** Opening THE RECORDS block **

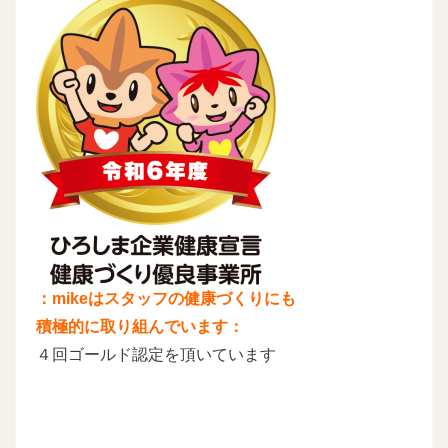
：mikeはスタッフの健康づくりにも
積極的に取り組んでいます：
４回ゴールド認定を頂いています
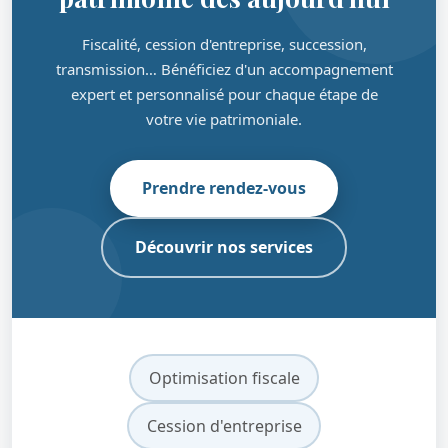
Fiscalité, cession d'entreprise, succession,
transmission… Bénéficiez d'un accompagnement
expert et personnalisé pour chaque étape de
votre vie patrimoniale.
Prendre rendez-vous
Découvrir nos services
Optimisation fiscale
Cession d'entreprise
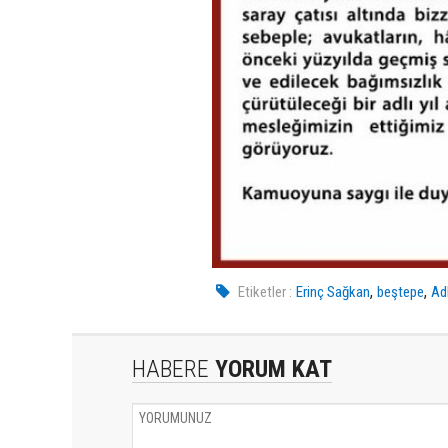
,
,
Etiketler :
Erinç Sağkan
beştepe
Adl
HABERE
YORUM KAT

** Closing THE RECORDS block **

* _WHAT YOU WILL DO_
Show the lines above that have the word "entreprise".

* _SOLUTION TO THE EXERCISE_
Fiscalité, cession d'entreprise, succession,
Cession d'entreprise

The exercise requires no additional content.